A estrutura destas informações de segurança delineia os efeitos locais comuns face aos riscos sistémicos raros, os quais dependem primordialmente do estado de saúde existente do doente ou do padrão de utilização a longo prazo.

Sobredosagem e resposta em caso de emergência

Manifestações de Sobredosagem e Consequências Graves

A sobredosagem com a combinação deste Antiácido é definida principalmente pelas consequências sistémicas resultantes da absorção excessiva de Alumínio e Magnésio. As apresentações clínicas iniciais documentadas incluem efeitos gastrointestinais exacerbados, tais como diarreia grave (associada ao componente de magnésio), obstipação acentuada e dor abdominal. Os sinais sistémicos descritos na rotulagem oficial incluem letargia, hipotensão e hiporreflexia (diminuição dos reflexos).

O risco mais crítico é a Hipermagnesemia, classificada como uma toxicidade sistémica grave que pode conduzir a complicações potencialmente fatais. Os resultados graves documentados incluem fraqueza muscular profunda, depressão respiratória, confusão e coma. Efeitos cardiovasculares como a bradicardia e arritmias cardíacas são também referidos como potenciais manifestações agudas.


Ações de Emergência e Gestão Necessária

As diretrizes oficiais determinam que os utilizadores devem procurar assistência médica imediata perante a suspeita de sobredosagem ou se ocorrerem sintomas graves, devendo contactar os serviços de emergência sem demora em caso de qualquer manifestação que coloque a vida em risco. Os protocolos de gestão descrevem o recurso a tratamento sintomático e de suporte, bem como a monitorização dos eletrólitos.
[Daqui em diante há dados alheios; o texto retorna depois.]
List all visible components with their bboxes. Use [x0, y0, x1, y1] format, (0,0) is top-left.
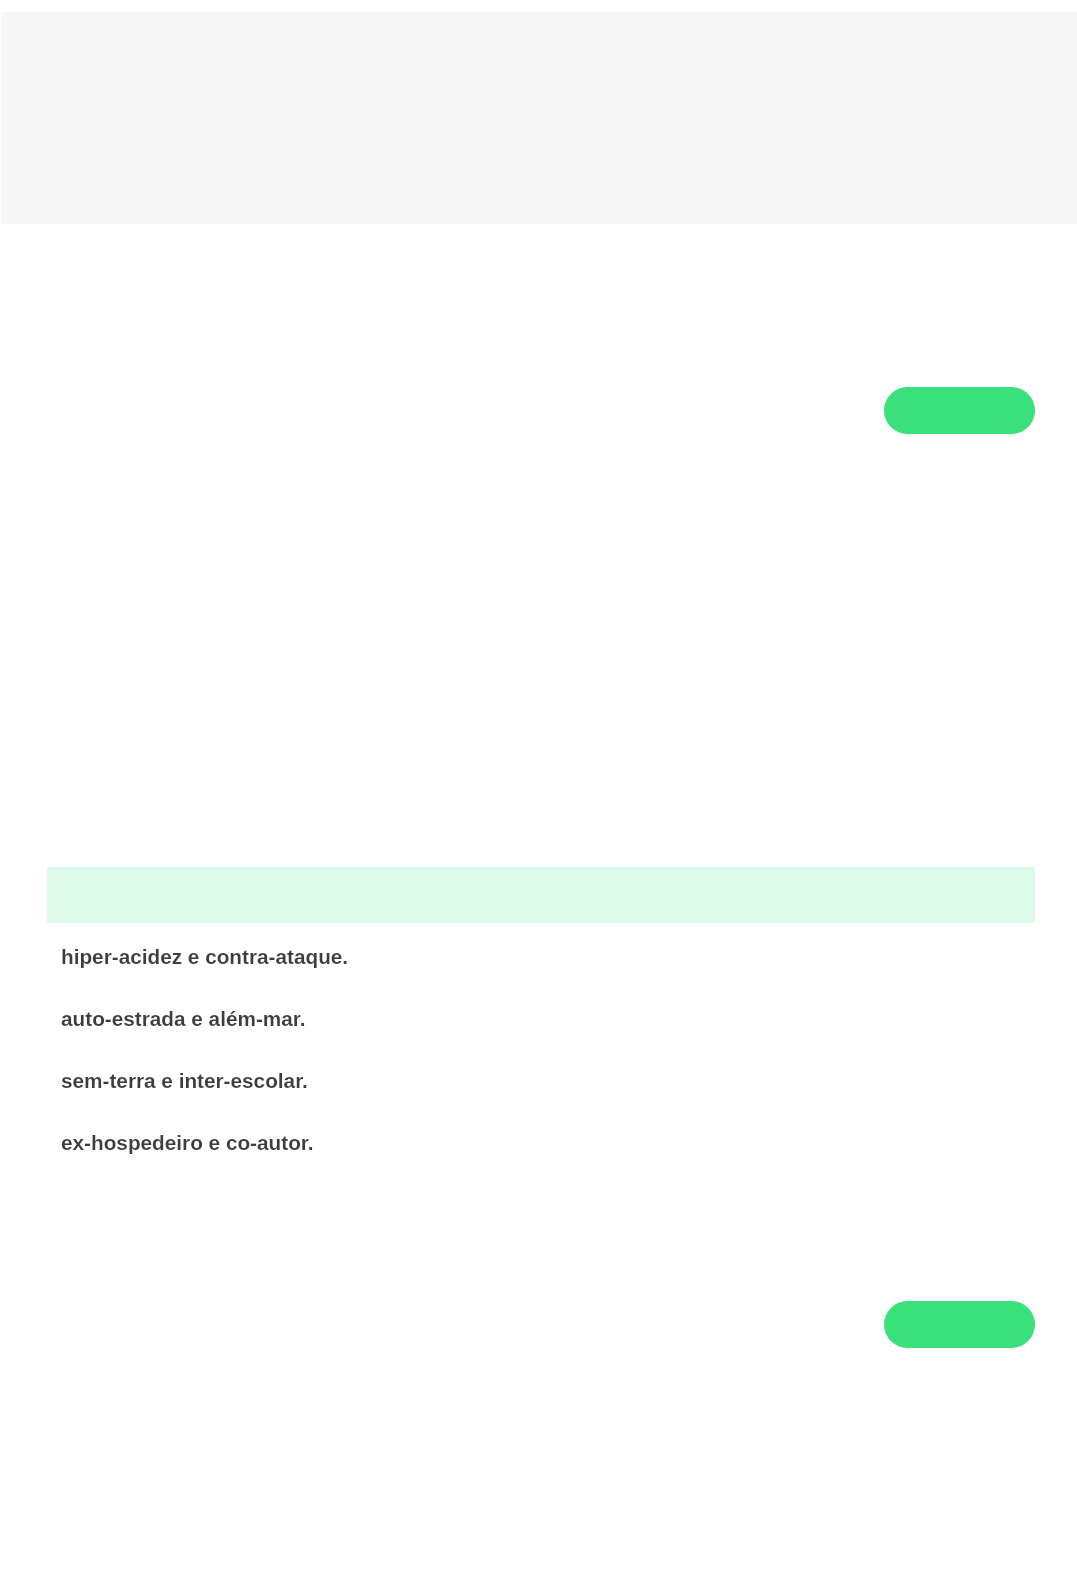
button[interactable]: Secondary action [884, 1301, 1035, 1348]
button[interactable]: hiper-acidez e contra-ataque. [61, 945, 761, 989]
staticText: ex-hospedeiro e co-autor. [61, 1131, 314, 1154]
button[interactable]: Primary action [884, 387, 1035, 434]
button[interactable]: auto-estrada e além-mar. [61, 1007, 761, 1051]
button[interactable]: ex-hospedeiro e co-autor. [61, 1131, 761, 1175]
staticText: hiper-acidez e contra-ataque. [61, 945, 349, 968]
button[interactable]: sem-terra e inter-escolar. [61, 1069, 761, 1113]
staticText: auto-estrada e além-mar. [61, 1007, 306, 1030]
staticText: sem-terra e inter-escolar. [61, 1069, 308, 1092]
Para casos graves, encontram-se descritas medidas especializadas, incluindo a utilização de Gluconato de Cálcio Intravenoso para gerir efeitos cardíacos, ou a realização de diálise para acelerar a eliminação dos compostos. É salientado que os doentes com insuficiência renal enfrentam um risco significativamente aumentado de Hipermagnesemia grave devido à redução da depuração renal das substâncias.

Usos terapêuticos de Antacid

O que o Antiácido Trata: Principais Usos e Benefícios

Os antiácidos são geralmente utilizados em situações que envolvem determinados sintomas desconfortáveis, tais como a azia, a indigestão ácida e a acidez gástrica (sabor acre no estômago). Estes medicamentos são comumente utilizados quando é necessário um auxílio sintomático de curto prazo para aliviar a carga dos sintomas.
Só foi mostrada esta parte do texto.